EXERCISE MATERIAL below:
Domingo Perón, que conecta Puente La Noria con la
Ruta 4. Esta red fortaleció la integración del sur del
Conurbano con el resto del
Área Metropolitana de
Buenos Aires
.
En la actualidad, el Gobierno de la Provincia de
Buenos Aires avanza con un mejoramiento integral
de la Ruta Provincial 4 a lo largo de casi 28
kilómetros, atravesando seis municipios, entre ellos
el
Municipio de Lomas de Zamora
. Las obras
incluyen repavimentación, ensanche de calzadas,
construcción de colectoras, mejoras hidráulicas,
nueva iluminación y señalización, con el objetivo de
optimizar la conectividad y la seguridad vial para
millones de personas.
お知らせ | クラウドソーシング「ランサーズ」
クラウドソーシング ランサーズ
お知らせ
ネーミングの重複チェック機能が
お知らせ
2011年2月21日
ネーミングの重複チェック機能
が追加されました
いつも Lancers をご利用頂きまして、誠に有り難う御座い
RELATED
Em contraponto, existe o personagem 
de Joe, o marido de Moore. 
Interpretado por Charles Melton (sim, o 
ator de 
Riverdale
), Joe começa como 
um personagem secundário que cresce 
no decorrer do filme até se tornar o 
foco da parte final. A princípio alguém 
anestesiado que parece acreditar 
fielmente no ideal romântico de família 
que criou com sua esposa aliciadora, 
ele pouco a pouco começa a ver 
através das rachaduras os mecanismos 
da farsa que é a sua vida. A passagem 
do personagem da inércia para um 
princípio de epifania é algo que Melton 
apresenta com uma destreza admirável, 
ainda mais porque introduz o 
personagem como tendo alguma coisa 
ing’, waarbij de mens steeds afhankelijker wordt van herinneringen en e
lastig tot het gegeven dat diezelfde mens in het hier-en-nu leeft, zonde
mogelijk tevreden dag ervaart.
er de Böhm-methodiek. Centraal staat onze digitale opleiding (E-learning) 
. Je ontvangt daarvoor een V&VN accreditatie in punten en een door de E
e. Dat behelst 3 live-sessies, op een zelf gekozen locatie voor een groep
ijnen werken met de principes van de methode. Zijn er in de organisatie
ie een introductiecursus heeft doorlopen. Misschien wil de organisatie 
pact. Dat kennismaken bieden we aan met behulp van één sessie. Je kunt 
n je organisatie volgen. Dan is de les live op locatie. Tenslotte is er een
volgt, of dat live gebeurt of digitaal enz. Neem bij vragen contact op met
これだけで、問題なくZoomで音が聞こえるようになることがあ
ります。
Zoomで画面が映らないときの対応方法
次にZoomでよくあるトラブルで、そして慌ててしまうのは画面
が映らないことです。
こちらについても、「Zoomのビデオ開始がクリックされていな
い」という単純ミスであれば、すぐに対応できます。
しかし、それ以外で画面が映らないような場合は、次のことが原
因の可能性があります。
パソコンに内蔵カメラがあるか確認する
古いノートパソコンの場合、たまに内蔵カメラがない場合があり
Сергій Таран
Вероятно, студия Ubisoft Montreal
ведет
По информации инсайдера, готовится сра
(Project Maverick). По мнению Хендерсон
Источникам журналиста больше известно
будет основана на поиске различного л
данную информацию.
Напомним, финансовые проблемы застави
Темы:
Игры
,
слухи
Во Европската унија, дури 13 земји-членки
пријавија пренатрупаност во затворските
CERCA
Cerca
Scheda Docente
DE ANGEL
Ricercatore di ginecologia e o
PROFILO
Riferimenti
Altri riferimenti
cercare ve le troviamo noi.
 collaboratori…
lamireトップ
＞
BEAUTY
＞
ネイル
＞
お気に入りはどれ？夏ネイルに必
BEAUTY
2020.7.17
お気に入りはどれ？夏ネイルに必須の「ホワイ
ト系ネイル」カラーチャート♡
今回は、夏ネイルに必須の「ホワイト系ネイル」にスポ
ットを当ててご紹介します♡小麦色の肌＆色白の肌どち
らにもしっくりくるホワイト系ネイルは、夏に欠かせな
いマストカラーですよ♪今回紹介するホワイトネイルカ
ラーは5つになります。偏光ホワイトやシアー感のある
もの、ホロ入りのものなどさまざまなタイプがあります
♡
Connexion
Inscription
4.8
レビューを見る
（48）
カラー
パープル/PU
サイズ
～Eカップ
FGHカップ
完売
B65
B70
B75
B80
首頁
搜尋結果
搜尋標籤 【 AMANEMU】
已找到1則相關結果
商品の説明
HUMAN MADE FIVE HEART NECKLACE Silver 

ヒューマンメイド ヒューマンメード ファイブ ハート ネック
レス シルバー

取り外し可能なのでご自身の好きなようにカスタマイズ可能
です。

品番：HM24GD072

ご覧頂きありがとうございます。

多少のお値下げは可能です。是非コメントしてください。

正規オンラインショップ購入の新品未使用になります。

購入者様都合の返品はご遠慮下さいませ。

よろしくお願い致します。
End of EXERCISE MATERIAL.
**WHAT THIS TASK INVOLVES**:
Nothing is to be left out: set down all the records again exactly.

**RESULT BELOW**:
Domingo Perón, que conecta Puente La Noria con la
Ruta 4. Esta red fortaleció la integración del sur del
Conurbano con el resto del
Área Metropolitana de
Buenos Aires
.
En la actualidad, el Gobierno de la Provincia de
Buenos Aires avanza con un mejoramiento integral
de la Ruta Provincial 4 a lo largo de casi 28
kilómetros, atravesando seis municipios, entre ellos
el
Municipio de Lomas de Zamora
. Las obras
incluyen repavimentación, ensanche de calzadas,
construcción de colectoras, mejoras hidráulicas,
nueva iluminación y señalización, con el objetivo de
optimizar la conectividad y la seguridad vial para
millones de personas.
お知らせ | クラウドソーシング「ランサーズ」
クラウドソーシング ランサーズ
お知らせ
ネーミングの重複チェック機能が
お知らせ
2011年2月21日
ネーミングの重複チェック機能
が追加されました
いつも Lancers をご利用頂きまして、誠に有り難う御座い
RELATED
Em contraponto, existe o personagem 
de Joe, o marido de Moore. 
Interpretado por Charles Melton (sim, o 
ator de 
Riverdale
), Joe começa como 
um personagem secundário que cresce 
no decorrer do filme até se tornar o 
foco da parte final. A princípio alguém 
anestesiado que parece acreditar 
fielmente no ideal romântico de família 
que criou com sua esposa aliciadora, 
ele pouco a pouco começa a ver 
através das rachaduras os mecanismos 
da farsa que é a sua vida. A passagem 
do personagem da inércia para um 
princípio de epifania é algo que Melton 
apresenta com uma destreza admirável, 
ainda mais porque introduz o 
personagem como tendo alguma coisa 
ing’, waarbij de mens steeds afhankelijker wordt van herinneringen en e
lastig tot het gegeven dat diezelfde mens in het hier-en-nu leeft, zonde
mogelijk tevreden dag ervaart.
er de Böhm-methodiek. Centraal staat onze digitale opleiding (E-learning) 
. Je ontvangt daarvoor een V&VN accreditatie in punten en een door de E
e. Dat behelst 3 live-sessies, op een zelf gekozen locatie voor een groep
ijnen werken met de principes van de methode. Zijn er in de organisatie
ie een introductiecursus heeft doorlopen. Misschien wil de organisatie 
pact. Dat kennismaken bieden we aan met behulp van één sessie. Je kunt 
n je organisatie volgen. Dan is de les live op locatie. Tenslotte is er een
volgt, of dat live gebeurt of digitaal enz. Neem bij vragen contact op met
これだけで、問題なくZoomで音が聞こえるようになることがあ
ります。
Zoomで画面が映らないときの対応方法
次にZoomでよくあるトラブルで、そして慌ててしまうのは画面
が映らないことです。
こちらについても、「Zoomのビデオ開始がクリックされていな
い」という単純ミスであれば、すぐに対応できます。
しかし、それ以外で画面が映らないような場合は、次のことが原
因の可能性があります。
パソコンに内蔵カメラがあるか確認する
古いノートパソコンの場合、たまに内蔵カメラがない場合があり
Сергій Таран
Вероятно, студия Ubisoft Montreal
ведет
По информации инсайдера, готовится сра
(Project Maverick). По мнению Хендерсон
Источникам журналиста больше известно
будет основана на поиске различного л
данную информацию.
Напомним, финансовые проблемы застави
Темы:
Игры
,
слухи
Во Европската унија, дури 13 земји-членки
пријавија пренатрупаност во затворските
CERCA
Cerca
Scheda Docente
DE ANGEL
Ricercatore di ginecologia e o
PROFILO
Riferimenti
Altri riferimenti
cercare ve le troviamo noi.
 collaboratori…
lamireトップ
＞
BEAUTY
＞
ネイル
＞
お気に入りはどれ？夏ネイルに必
BEAUTY
2020.7.17
お気に入りはどれ？夏ネイルに必須の「ホワイ
ト系ネイル」カラーチャート♡
今回は、夏ネイルに必須の「ホワイト系ネイル」にスポ
ットを当ててご紹介します♡小麦色の肌＆色白の肌どち
らにもしっくりくるホワイト系ネイルは、夏に欠かせな
いマストカラーですよ♪今回紹介するホワイトネイルカ
ラーは5つになります。偏光ホワイトやシアー感のある
もの、ホロ入りのものなどさまざまなタイプがあります
♡
Connexion
Inscription
4.8
レビューを見る
（48）
カラー
パープル/PU
サイズ
～Eカップ
FGHカップ
完売
B65
B70
B75
B80
首頁
搜尋結果
搜尋標籤 【 AMANEMU】
已找到1則相關結果
商品の説明
HUMAN MADE FIVE HEART NECKLACE Silver 

ヒューマンメイド ヒューマンメード ファイブ ハート ネック
レス シルバー

取り外し可能なのでご自身の好きなようにカスタマイズ可能
です。

品番：HM24GD072

ご覧頂きありがとうございます。

多少のお値下げは可能です。是非コメントしてください。

正規オンラインショップ購入の新品未使用になります。

購入者様都合の返品はご遠慮下さいませ。

よろしくお願い致します。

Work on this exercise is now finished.